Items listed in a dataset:
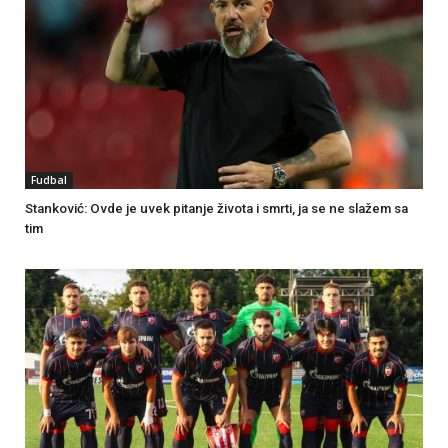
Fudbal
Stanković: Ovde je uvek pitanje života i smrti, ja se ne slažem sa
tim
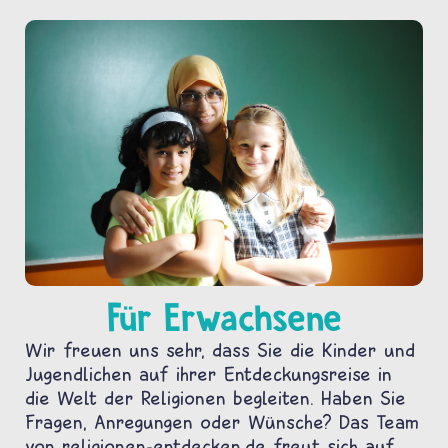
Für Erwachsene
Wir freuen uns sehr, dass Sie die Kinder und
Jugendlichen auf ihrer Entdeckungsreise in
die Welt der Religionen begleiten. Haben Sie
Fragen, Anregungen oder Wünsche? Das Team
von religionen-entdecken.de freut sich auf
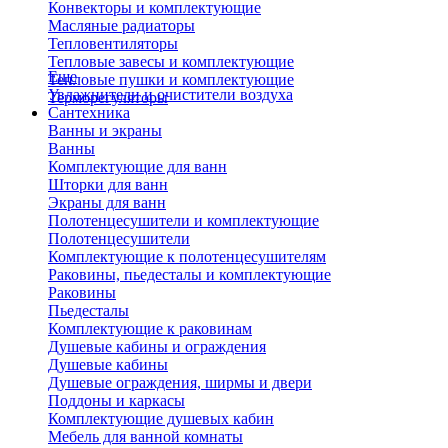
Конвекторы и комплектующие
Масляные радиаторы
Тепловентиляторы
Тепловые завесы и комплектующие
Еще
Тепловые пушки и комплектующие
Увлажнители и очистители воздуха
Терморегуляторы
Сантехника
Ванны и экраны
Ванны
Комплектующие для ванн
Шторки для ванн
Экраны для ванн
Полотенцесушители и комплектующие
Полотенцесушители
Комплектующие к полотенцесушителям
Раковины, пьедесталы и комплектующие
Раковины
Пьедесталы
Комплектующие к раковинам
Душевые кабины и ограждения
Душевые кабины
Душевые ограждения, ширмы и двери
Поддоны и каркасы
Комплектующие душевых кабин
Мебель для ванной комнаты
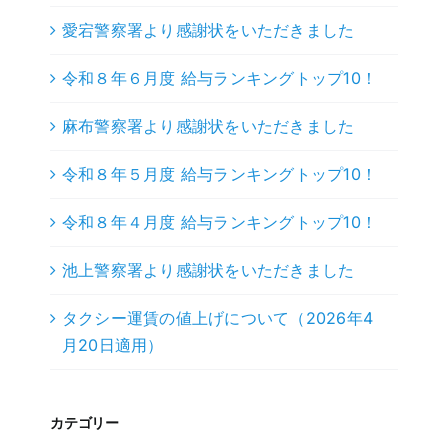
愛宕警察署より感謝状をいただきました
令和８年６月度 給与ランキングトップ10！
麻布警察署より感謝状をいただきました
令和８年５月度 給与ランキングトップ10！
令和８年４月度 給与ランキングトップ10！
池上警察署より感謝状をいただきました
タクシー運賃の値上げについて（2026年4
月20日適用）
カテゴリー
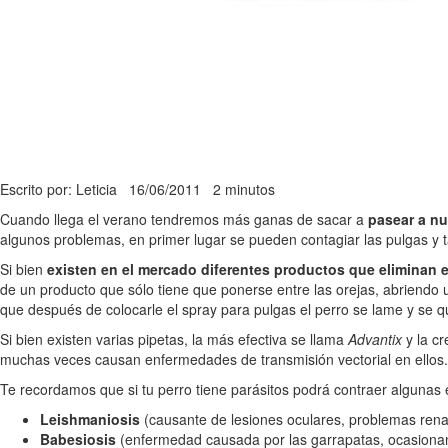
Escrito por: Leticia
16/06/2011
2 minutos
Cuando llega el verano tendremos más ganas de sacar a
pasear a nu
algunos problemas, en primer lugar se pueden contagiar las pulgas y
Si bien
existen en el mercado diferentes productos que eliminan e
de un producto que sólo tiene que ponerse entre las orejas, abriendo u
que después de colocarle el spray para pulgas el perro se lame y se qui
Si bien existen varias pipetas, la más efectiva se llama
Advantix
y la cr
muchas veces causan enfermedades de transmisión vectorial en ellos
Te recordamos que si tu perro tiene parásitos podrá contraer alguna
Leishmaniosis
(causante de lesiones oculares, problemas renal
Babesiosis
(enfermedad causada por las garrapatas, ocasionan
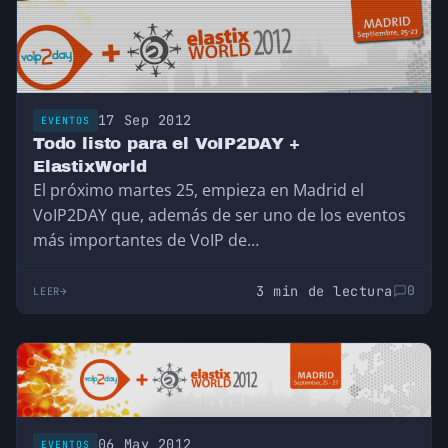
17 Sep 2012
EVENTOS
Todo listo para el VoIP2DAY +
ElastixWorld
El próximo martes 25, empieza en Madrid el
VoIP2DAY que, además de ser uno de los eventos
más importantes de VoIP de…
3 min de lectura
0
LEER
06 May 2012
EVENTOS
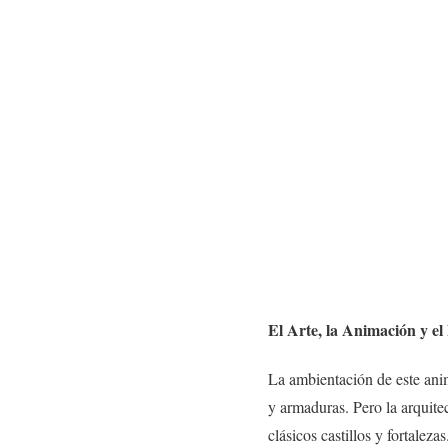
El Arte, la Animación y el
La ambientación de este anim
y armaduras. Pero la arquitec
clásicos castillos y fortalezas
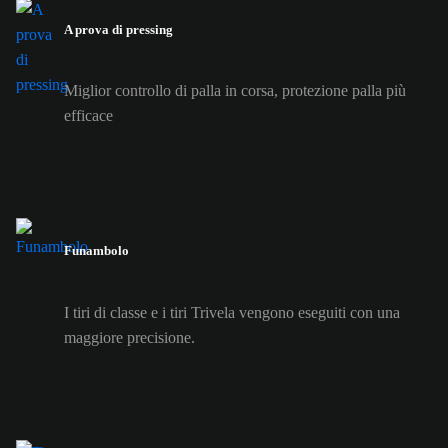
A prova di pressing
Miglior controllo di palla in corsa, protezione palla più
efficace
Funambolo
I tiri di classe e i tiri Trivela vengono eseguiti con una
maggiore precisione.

■ **Assigned task**
Go line by line through the data above and report each one that holds the string "pulgas".

■ **Result below**
algunos problemas, en primer lugar se pueden contagiar las pulgas y
que después de colocarle el spray para pulgas el perro se lame y se qui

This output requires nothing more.